— TASK DATA —
***
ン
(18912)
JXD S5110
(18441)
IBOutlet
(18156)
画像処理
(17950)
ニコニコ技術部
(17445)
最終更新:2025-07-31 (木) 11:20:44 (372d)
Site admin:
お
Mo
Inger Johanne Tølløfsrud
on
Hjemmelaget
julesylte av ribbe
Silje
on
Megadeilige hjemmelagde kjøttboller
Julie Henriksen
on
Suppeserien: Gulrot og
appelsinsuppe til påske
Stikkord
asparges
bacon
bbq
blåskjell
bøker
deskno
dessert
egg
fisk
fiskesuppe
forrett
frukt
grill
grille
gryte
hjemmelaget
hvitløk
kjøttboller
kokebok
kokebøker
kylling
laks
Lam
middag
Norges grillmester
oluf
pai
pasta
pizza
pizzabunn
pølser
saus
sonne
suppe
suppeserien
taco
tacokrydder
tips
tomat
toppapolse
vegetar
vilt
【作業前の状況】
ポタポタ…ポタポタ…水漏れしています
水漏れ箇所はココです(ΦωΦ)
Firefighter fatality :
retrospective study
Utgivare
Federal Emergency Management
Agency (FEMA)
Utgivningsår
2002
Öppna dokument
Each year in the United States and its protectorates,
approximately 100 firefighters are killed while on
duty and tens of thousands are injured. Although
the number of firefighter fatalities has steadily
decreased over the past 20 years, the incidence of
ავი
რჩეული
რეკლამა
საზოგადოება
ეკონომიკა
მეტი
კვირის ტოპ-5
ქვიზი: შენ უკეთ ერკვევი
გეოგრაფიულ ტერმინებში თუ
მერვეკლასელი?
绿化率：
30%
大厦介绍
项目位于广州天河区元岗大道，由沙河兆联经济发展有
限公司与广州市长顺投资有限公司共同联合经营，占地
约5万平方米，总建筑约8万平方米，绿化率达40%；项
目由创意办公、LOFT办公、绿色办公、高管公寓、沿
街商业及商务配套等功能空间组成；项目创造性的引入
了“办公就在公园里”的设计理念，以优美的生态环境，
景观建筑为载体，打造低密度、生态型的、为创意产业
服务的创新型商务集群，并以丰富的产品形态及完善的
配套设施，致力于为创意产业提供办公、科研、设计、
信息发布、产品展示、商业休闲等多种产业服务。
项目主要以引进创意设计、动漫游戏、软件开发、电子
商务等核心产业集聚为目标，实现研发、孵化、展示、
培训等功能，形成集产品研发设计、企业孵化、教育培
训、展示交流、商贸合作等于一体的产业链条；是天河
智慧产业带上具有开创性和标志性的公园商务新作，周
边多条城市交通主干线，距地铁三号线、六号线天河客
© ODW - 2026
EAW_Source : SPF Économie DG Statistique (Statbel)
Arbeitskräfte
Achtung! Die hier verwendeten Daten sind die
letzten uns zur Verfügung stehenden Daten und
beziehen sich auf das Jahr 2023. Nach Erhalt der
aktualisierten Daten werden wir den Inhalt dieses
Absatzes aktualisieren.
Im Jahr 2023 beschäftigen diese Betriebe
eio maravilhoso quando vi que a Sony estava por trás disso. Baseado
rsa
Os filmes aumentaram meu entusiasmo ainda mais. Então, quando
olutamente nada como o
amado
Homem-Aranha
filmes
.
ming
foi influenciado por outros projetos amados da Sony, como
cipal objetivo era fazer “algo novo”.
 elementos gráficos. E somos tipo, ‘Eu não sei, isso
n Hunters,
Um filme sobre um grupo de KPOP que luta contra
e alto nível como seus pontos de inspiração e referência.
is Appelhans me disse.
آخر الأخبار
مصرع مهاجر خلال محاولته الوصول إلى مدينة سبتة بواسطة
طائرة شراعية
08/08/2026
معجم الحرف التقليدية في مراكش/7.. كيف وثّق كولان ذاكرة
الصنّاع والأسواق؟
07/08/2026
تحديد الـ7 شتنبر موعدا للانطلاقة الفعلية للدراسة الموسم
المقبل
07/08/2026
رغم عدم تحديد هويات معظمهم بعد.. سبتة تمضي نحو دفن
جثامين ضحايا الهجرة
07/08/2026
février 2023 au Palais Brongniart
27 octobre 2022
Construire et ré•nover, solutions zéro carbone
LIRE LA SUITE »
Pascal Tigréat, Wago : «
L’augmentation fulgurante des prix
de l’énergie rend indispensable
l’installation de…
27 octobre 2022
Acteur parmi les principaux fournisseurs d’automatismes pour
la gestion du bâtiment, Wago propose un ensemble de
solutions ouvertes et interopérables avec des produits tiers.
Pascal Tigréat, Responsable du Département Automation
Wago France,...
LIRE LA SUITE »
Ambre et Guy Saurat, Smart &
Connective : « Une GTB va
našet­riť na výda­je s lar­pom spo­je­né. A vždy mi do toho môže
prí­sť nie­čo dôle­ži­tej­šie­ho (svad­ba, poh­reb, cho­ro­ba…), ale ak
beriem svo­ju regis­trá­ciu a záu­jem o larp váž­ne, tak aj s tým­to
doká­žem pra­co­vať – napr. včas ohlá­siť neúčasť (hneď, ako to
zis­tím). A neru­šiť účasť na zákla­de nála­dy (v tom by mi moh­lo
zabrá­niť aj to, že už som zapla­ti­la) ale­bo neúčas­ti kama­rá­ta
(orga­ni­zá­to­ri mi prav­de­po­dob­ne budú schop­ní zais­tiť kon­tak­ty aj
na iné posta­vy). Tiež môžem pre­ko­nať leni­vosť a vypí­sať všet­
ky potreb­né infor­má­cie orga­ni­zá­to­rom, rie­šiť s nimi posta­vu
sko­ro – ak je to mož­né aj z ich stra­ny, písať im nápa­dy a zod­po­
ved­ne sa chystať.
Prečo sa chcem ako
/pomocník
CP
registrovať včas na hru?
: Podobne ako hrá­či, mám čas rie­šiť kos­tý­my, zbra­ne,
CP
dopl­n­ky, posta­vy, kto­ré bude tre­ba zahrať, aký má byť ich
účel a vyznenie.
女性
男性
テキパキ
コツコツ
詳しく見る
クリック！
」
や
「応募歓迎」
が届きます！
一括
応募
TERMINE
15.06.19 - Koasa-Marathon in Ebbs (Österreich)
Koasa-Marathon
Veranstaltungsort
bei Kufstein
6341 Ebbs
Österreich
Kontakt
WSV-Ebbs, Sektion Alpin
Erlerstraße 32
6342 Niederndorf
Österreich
***
— WHAT TO PRODUCE —
Search the material for "Sony" and copy each matching line.

— REPLY —
eio maravilhoso quando vi que a Sony estava por trás disso. Baseado
foi influenciado por outros projetos amados da Sony, como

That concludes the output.